Security impact is indirect but important. Prompt flow evaluation often processes prompts, generated answers, retrieved context, and ground-truth labels, which can contain confidential or regulated data. Access to evaluation datasets, run outputs, logs, and metric artifacts should be limited to approved reviewers. If an evaluation flow uses model-assisted scoring, teams must understand where evaluation content is sent and which deployment handles it. Security tests should include prompt injection, unsafe answers, data leakage, and tool misuse where relevant. During migration, evaluation evidence should not be exported into unmanaged files or scripts that bypass normal data protection controls. Reviewers should handle outputs as protected evidence.

Cost

Cost impact comes from evaluation compute, model calls, storage, logs, and reviewer time. A large batch evaluation can consume significant tokens if each row calls a model for answer generation or scoring. Custom evaluators can also require compute that sits idle between runs. Still, evaluation can prevent larger costs by catching poor releases, reducing manual review, and validating migration before duplicate systems run for months. FinOps reviews should track dataset size, run frequency, evaluator model, compute duration, storage retention, and repeated failed runs. Teams should keep lightweight smoke evaluations separate from full regression suites. Smaller smoke datasets help catch obvious failures before full regression runs begin.

Reliability

Reliability impact is strong for change control. Evaluation flows help detect when a standard flow stops meeting quality thresholds after prompt edits, tool changes, model updates, or migration. However, the evaluation itself must be reliable: datasets need stable schema, ground truth must be maintained, compute must run consistently, and metrics should be logged in a reproducible way. Teams should handle failed evaluation nodes, missing columns, partial batch results, and evaluator version changes.

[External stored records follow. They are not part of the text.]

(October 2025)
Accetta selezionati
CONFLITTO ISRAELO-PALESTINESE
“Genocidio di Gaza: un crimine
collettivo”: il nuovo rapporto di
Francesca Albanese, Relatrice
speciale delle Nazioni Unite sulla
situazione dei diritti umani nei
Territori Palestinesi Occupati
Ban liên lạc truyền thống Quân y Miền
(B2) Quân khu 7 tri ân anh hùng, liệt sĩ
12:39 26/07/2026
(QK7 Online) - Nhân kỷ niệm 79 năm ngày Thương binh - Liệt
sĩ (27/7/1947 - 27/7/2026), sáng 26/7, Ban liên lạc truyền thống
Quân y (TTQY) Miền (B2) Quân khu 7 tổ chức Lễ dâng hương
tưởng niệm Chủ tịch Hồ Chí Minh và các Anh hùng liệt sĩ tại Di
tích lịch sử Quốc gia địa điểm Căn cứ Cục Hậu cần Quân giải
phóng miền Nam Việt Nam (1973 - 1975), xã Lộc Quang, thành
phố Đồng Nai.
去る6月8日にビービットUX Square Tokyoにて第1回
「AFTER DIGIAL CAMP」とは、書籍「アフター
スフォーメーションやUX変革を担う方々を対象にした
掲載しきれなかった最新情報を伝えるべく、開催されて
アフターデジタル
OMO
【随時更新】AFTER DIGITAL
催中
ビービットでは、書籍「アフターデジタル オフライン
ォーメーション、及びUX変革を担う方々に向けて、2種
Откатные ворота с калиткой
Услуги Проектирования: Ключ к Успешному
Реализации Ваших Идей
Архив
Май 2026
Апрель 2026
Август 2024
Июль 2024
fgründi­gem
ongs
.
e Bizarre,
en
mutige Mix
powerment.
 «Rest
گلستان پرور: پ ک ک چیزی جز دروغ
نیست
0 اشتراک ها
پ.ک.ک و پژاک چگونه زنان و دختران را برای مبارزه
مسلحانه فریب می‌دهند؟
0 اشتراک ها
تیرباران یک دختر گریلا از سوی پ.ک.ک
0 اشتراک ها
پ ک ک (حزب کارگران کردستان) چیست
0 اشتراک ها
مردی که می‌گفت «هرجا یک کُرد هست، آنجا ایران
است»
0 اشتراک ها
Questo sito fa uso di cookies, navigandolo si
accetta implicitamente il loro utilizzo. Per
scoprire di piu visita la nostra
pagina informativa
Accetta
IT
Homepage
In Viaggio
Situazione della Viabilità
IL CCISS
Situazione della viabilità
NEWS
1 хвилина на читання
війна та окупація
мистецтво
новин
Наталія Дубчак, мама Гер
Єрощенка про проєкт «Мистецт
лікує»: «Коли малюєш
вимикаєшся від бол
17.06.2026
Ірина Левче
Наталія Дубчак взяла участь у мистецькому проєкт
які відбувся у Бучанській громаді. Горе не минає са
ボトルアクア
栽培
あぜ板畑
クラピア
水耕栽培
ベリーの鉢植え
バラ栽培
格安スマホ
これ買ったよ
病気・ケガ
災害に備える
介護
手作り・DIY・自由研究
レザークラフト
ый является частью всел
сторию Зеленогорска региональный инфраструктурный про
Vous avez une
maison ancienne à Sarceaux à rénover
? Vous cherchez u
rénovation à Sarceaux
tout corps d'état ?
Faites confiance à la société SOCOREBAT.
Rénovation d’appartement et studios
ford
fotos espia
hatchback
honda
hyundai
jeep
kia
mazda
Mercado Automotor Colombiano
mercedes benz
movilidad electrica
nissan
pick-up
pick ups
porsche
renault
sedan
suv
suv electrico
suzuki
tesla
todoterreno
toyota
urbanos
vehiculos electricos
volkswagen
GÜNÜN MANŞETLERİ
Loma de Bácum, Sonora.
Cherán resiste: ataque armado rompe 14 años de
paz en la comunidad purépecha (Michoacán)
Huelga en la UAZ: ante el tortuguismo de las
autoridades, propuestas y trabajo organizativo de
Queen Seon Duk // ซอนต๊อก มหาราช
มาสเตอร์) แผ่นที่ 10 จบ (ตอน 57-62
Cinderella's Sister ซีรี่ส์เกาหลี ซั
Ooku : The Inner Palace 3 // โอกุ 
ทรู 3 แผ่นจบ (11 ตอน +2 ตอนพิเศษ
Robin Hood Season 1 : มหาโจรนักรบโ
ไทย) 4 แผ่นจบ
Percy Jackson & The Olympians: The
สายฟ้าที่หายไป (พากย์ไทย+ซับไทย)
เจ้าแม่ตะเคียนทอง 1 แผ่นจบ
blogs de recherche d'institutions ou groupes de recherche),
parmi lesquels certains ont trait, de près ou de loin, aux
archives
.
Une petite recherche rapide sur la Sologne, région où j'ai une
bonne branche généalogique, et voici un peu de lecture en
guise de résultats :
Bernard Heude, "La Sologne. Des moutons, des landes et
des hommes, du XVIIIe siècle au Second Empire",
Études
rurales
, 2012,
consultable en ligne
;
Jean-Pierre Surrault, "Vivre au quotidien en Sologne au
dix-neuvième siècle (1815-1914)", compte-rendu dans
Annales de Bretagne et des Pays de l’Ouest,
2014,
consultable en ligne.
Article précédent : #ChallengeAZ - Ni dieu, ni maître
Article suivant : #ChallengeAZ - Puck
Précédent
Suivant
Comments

For Prompt Flow retirement, baseline and replacement evaluations reduce the risk of cutting over to a workflow that is technically live but behaviorally worse. That makes cutover decisions safer and auditable.

Performance

Performance impact is mostly about evaluation throughput and diagnostic speed. Evaluation flows process rows, execute scoring logic, and may call models or tools, so large datasets can take time. Slow evaluations delay releases and migration decisions. Operators should measure run duration, per-node timing, compute queueing, token volume, and failed-row counts. If performance is poor, they can reduce unnecessary model scoring, partition datasets, right-size compute, or create smaller smoke suites. Production runtime performance is evaluated indirectly: the tested flow’s latency, output length, and tool-call behavior can become metrics in the evaluation result. Fast smoke suites keep release pipelines useful while full suites run less frequently.

Operations

Operators use prompt flow evaluation by preparing datasets, running batch tests, reviewing per-row scores, checking aggregate metrics, and comparing results across variants or releases. They also troubleshoot missing inputs, failed nodes, compute errors, connection failures, and inconsistent metric logging. Azure CLI helps inspect the Azure Machine Learning workspace, compute resources, endpoints, storage, and monitoring settings that support those evaluations. Runbooks should include dataset location, expected columns, evaluator owners, metric thresholds, retention rules, and migration milestones. For legacy flows, every important evaluation should be tagged to the tested flow version and replacement candidate. That keeps evaluation evidence reproducible when migration teams compare old and new behavior.

Common mistakes

  • Treating prompt flow evaluation as general Foundry evaluation without recognizing the legacy Prompt Flow context.
  • Comparing scores from different datasets, evaluators, or model versions as if they were equivalent.
  • Running large evaluations without checking compute cost, token cost, and storage retention.
  • Ignoring failed rows because the aggregate score still looks acceptable.
  • Migrating a flow without first capturing baseline evaluation metrics from the legacy implementation.